“Thank God we’re done with shrinking quarters!”
The words of Reed Hastings on Netflix’s recent Q3 2022 earnings call. Whilst his relief is understandable after two successive quarters of subscriber losses, is he right to frame shrinking quarters as a thing of the past?
The near term is certainly looking rosier, with the 2.4 million subscribers added in Q3 2022 more than making up for the 1.2 million shed in the previous two quarters (which included their exit from Russia and a price hike).
Other reasons to be optimistic include the early launch of their competitively-priced ($6.99/£4.99) ad-supported tier (the catchily-named ‘Netflix Basic with ads Plan’), which rolls out from tomorrow, beating Disney+ to the punch.
Profile Transfer is also now out of testing, enabling users making use of someone else’s account to port their profile to a new account. Whilst still carrot at this stage, this paves the way for Netflix to start introducing some stick when it comes to clamping down on account sharing.
However, the horizon isn’t free from clouds.
Content costs remain under pressure, exacerbated by the global economic slowdown, and subscriber growth appears to have hit a ceiling in three of the four regions.
Growth in the US & Canada has stalled with subscriber numbers now back where they were 2 years ago (73 million). Growth in Europe, Middle East & Africa has also stagnated around the 74 million mark. Ditto Latin America at 40 million.
The growth in global subscriber numbers is being driven exclusively by Asia-Pacific (APAC) where Netflix has added an impressive 3.6 million subscribers this year.

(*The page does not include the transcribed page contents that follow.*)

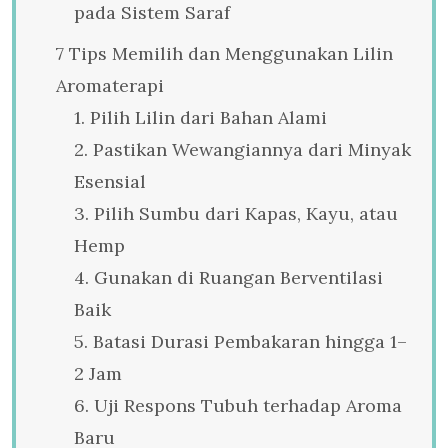
pada Sistem Saraf
7 Tips Memilih dan Menggunakan Lilin
Aromaterapi
1. Pilih Lilin dari Bahan Alami
2. Pastikan Wewangiannya dari Minyak
Esensial
3. Pilih Sumbu dari Kapas, Kayu, atau
Hemp
4. Gunakan di Ruangan Berventilasi
Baik
5. Batasi Durasi Pembakaran hingga 1–
2 Jam
6. Uji Respons Tubuh terhadap Aroma
Baru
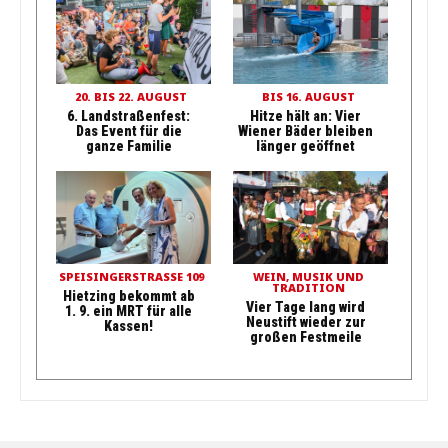
20. BIS 22. AUGUST
BIS 16. AUGUST
6. Landstraßenfest:
Hitze hält an: Vier
Das Event für die
Wiener Bäder bleiben
ganze Familie
länger geöffnet
SPEISINGERSTRASSE 109
WEIN, MUSIK UND
TRADITION
Hietzing bekommt ab
Vier Tage lang wird
1. 9. ein MRT für alle
Neustift wieder zur
Kassen!
großen Festmeile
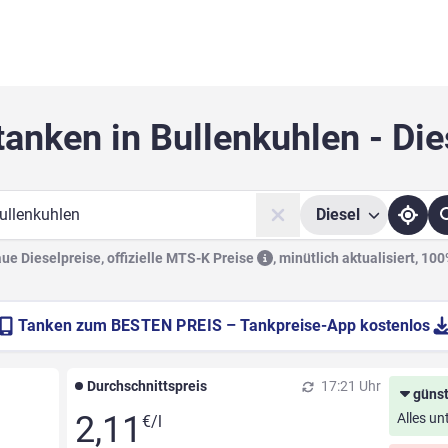
tanken in Bullenkuhlen - Die
Diesel
he
e Dieselpreise, offizielle
MTS-K Preise
,
minütlich aktualisiert, 10
Tanken zum
BESTEN PREIS
– Tankpreise-App kostenlos
Durchschnittspreis
17:21 Uhr
günst
2,11
Alles un
€/l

However, average revenue per membership has been declining in APAC (from $9.60 in Q3 2021 to $8.34 in Q3 2022).
Netflix will obviously be hoping it can repeat the feat it’s pulled off in other regions of growing the subscriber base at a lower cost then increasing prices without shedding too many subscribers. However, that was in different economic times.

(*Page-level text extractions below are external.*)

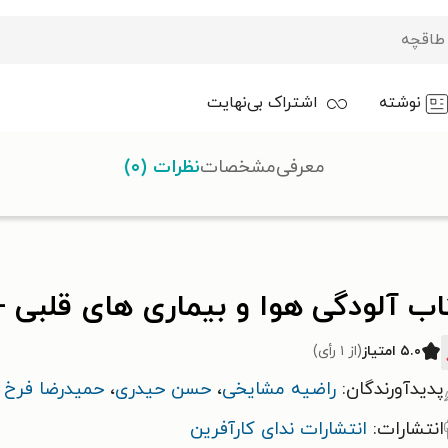
نوشته
اشتراک بی‌نهایت
معرفی
مشخصات
نظرات (۰)
های قلبی - عروقی
ب آلودگی هوا و بیماری های قلبی -
۵.۰ امتیاز
(از ۱ رأی)
پدیدآورندگان:
راضیه مشایخی
،
حسن حیدری
،
حمیدرضا فرخ ا
انتشارات:
انتشارات ندای کارآفرین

Whilst Netflix’s main global streaming competitors (Amazon, Disney, Apple) continue to enjoy the luxury of multiple other established profitable lines of business, Netflix is continuing to double-down on its bet on a diversification into gaming with the acquisition of a sixth gaming studio, Spry Fox.
These acquisitions will undoubtedly improve Netflix’s gaming content pipeline. However, they won’t solve its major distribution challenge - no clear path to getting those games onto the screen Netflix is overwhelming used on: the TV.
Whilst mobile gaming is undoubtedly big business, the need to distribute the games as individual App Store downloads makes it harder for Netflix to become a gaming hub in the way it is for TV content and PlayStation Network and Xbox Live are for big-screen gaming (it’s going to be interesting to see how gaming manifests on TikTok).
Whilst I think it’s likely Netflix will now enjoy a number of quarters of growth, I strongly suspect that ‘shrinking quarters’ are not wholly within the company’s rear-view.
Is Netflix really out of the woods?
Well I bought a few shares for fun in the massive dip when they announced the squid game idea and am sitting on a 60% return (for now), so let's hope those days are indeed behind them. That said, the only reason I haven't cancelled my Netflix is the kids' demands. And Netflix have packaged the ad tier cleverly to minimise downgrade path for all but the most impoverished singletons. To your point about the games distribution problem - is Netflix overwhelmingly used on TVs? And if it is, how is that a problem? In our house Netflix is mostly all consumed on ios devices. I bet most parents have no idea how much attention kids are giving to those installed Netflix games, but they will when they want to cancel their sub - and the kids scream "no". Flash forward a few years when the market consolidates and attention gets even more fierce, games represent a good moat for Netflix, by which time they'll have presumably figured out the 'hub' problem. Interesting parallel/challenge there for Spotify with their Podcasts treatment.